その海に、たぶんタオちゃんが住んでたの。
当時も誰も信じてくれなかったんだけどさ、その海、人魚がいたの。
昼下がり、売り物に出来ない蜜柑を家に持って帰る最中、見つけたの。
あたしが見た人魚は、岩場に打ち上げられてて顔が真っ赤だった。
苦しそうだった。
で、最初は上半身しか見えなかったから自分と同じ人間の子供かなって思ったんだけど、助けてみたら下半身がイルカみたいな魚になってたのね。
だからさあ、海から出しちゃいけないと思って慌てて下半身だけ海水に浸かるようにしたんだよね。
でも、苦しくて何も喋れないって感じだったし、恐る恐る顔を触ったら…熱いの。
熱出してる、って思った。
助けなきゃって慌てた。
で、その当時、あたしが風邪引いた時に蜜柑ジュース作ってもらってたから、あたしも蜜柑の皮剥いてその人魚に少しずつ食べさせてみたんだ。見様見真似ってやつね。
今考えるとあたし、だいぶ肝座ってたよねー。
人魚の様子?素直にあたしが渡した蜜柑食べてくれたよ、全部。
そ。ほんとのほんとに全部。
まるっと。
身だけじゃなくて皮も食べてた。
剥いた意味なかったじゃん!ってちょっと思っちゃったのは、今だから言える秘密ね。
でも、自分から蜜柑を食べはじめるぐらいには元気になったの。ホッとしたよ。まあ、熱じゃなくてお腹空いてただけかもしれないけど……
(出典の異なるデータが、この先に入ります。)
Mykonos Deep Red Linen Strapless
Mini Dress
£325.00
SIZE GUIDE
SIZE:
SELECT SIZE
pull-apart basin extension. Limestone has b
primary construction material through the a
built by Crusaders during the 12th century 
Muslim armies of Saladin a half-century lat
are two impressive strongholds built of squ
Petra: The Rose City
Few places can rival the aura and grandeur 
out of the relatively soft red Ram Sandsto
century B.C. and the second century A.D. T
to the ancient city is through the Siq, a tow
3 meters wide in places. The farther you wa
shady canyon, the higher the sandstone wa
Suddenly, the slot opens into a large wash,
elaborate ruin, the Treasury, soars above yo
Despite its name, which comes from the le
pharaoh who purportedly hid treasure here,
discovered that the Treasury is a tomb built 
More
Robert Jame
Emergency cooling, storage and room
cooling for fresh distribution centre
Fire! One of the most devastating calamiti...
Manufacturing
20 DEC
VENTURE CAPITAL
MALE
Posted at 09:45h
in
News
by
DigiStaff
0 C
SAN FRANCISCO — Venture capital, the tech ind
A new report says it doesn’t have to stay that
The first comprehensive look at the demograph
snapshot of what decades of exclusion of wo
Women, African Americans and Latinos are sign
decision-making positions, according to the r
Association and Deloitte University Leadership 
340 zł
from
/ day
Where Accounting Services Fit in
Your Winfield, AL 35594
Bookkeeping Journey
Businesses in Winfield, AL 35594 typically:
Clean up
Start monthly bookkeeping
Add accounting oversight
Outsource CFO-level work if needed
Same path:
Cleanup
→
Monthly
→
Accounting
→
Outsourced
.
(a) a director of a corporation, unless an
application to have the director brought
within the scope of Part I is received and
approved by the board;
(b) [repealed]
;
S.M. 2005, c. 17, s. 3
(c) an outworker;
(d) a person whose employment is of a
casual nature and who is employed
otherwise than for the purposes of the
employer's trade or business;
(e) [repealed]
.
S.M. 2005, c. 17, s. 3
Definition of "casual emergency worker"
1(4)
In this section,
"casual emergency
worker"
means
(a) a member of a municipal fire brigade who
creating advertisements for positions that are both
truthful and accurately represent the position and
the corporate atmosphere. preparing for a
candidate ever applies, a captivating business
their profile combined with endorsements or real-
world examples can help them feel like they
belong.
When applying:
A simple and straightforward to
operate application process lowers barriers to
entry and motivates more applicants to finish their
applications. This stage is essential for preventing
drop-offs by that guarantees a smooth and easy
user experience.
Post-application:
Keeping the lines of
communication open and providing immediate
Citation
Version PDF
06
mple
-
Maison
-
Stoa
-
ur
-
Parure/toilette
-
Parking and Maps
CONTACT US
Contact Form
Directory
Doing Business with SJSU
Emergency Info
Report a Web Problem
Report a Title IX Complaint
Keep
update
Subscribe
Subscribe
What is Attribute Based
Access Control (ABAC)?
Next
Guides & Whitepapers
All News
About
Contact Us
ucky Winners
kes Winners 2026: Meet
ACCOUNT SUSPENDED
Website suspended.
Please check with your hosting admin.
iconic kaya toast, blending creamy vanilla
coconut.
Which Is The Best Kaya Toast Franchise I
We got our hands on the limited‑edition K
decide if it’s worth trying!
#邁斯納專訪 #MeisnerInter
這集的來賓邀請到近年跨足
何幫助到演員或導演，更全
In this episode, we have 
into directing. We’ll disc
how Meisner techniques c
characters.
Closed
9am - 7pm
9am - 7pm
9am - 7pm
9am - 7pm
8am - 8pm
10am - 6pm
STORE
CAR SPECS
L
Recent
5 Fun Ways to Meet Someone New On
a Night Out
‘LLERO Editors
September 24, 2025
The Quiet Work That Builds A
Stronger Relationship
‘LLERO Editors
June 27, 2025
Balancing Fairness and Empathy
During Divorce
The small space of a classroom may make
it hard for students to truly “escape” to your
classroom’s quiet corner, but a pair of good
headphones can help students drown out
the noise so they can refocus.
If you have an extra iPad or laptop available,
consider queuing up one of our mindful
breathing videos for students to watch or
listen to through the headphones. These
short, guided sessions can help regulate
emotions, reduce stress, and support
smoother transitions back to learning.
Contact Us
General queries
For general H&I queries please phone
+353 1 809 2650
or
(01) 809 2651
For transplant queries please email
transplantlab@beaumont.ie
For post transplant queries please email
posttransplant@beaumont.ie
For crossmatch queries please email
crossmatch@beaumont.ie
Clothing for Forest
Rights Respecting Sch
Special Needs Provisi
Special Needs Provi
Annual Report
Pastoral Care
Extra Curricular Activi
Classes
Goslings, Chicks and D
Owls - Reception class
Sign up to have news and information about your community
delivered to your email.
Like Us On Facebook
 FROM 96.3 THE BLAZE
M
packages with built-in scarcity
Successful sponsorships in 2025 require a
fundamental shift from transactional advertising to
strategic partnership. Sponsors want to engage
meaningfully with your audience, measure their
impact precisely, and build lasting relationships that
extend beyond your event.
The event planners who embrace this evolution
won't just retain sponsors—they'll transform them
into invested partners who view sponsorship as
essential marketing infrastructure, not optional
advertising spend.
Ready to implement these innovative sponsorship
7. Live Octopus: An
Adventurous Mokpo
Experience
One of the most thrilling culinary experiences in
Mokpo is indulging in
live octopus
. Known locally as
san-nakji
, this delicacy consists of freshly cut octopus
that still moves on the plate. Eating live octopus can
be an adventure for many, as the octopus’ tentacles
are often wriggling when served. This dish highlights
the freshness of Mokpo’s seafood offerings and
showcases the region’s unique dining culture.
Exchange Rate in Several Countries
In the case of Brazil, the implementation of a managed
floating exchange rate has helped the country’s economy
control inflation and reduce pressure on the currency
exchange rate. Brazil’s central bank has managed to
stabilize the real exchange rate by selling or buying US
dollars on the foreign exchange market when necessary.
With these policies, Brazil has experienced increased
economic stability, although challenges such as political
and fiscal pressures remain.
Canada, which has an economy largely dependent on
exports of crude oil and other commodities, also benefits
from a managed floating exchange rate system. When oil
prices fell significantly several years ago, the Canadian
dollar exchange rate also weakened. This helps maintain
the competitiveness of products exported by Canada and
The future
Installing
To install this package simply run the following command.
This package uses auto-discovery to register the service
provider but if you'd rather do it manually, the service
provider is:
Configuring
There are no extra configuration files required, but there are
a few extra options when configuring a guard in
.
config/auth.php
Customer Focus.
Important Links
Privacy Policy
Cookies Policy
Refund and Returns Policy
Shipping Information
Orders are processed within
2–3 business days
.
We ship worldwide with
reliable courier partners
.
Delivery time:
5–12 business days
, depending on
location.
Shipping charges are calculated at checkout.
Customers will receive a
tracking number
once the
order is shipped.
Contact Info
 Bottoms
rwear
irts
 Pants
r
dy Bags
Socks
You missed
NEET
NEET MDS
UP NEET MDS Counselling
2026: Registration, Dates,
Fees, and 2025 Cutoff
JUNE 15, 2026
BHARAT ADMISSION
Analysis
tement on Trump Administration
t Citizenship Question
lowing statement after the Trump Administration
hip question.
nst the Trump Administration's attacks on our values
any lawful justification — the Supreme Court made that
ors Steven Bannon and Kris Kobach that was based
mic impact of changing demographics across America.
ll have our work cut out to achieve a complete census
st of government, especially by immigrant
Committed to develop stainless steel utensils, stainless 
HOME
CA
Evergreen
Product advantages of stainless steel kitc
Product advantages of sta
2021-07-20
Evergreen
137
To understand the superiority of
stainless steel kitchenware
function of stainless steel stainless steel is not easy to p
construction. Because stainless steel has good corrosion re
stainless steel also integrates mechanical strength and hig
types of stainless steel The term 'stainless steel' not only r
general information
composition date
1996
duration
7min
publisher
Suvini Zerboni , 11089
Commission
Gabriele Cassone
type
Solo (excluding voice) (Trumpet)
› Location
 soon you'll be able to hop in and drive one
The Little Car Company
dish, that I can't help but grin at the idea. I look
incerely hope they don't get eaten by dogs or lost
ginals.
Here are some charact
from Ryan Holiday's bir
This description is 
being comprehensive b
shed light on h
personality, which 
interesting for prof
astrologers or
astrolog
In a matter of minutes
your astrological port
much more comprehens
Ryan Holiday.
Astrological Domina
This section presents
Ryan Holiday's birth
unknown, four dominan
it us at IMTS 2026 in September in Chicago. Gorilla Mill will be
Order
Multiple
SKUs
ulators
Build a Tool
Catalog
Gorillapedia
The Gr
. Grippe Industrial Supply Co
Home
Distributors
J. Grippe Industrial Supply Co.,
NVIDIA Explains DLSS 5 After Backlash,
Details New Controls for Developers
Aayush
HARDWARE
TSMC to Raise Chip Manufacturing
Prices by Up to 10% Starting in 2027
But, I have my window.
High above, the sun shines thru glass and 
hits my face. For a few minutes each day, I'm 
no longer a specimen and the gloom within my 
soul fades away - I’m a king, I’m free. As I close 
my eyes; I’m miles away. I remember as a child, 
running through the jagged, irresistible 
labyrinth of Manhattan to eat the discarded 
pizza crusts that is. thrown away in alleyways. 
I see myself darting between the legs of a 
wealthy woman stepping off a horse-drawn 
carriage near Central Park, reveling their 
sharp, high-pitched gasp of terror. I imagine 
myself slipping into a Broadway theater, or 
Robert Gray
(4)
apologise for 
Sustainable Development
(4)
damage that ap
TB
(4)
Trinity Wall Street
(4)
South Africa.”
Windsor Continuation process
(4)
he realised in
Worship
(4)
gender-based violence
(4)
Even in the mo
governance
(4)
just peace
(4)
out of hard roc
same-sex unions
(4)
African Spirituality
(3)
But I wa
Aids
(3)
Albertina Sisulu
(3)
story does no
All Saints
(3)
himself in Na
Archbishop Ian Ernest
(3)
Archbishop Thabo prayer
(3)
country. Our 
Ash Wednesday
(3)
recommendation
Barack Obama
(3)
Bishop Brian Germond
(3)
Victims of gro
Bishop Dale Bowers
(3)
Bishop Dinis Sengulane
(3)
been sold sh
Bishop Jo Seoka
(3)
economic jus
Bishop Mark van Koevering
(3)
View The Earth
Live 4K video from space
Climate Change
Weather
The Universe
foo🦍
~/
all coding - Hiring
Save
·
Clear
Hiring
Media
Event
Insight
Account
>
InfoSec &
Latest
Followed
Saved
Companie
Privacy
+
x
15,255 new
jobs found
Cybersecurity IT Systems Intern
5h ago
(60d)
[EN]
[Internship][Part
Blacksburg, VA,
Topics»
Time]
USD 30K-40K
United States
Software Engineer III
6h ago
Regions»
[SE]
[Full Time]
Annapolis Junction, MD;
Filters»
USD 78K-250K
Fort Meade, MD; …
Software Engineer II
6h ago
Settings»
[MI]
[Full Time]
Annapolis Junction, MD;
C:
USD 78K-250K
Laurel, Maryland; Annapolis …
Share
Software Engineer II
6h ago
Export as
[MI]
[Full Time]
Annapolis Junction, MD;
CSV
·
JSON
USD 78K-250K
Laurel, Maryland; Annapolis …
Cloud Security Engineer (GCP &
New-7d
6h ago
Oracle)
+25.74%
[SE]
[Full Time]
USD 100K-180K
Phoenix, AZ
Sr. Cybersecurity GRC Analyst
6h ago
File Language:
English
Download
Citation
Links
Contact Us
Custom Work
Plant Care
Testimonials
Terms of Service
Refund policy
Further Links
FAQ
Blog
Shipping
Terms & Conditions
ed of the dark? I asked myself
その頃には結構長い時間が経ってて、空がオレンジ色になってた。
そろそろ帰らなきゃって言って、でも人魚がまた苦しくなったら可哀想だしなって思って、持ってた袋ごと蜜柑あげたんだ。
言葉は通じなかったんだけど、ものすごくキャッキャッて笑ってくれて、喜んでたよ。なんかあたしも誇らしくなったな。いいことできたなって。
それから、帰る人魚が見えなくなるまで、ずっと海の方を見てたんだ。
夕日に照らされた人魚の髪が、桜貝みたいな色できらきらしててね、目が離せないぐらい綺麗だったんだよ。
あの人魚、タオちゃんだったんじゃないかな。
アンデルセンの本の中だったら、魂を持たない人魚姫は風の精霊になって善行を積んで、それからやっと憧れの人間になったんだっけ。
なるほど、だからタオちゃんの方から風の音がよく響いて……うん?
ええと、マザーボードが熱くて?ファンがフル回転してる?
……動画書き出し中!?なのに通信繋げたの!?
もー、待ち時間が退屈なのはわかるけどさー。
タオちゃんはPCが本体みたいなところあるんだから無茶しないでよ。
また書き出し終わったら話そ。じゃ、またね!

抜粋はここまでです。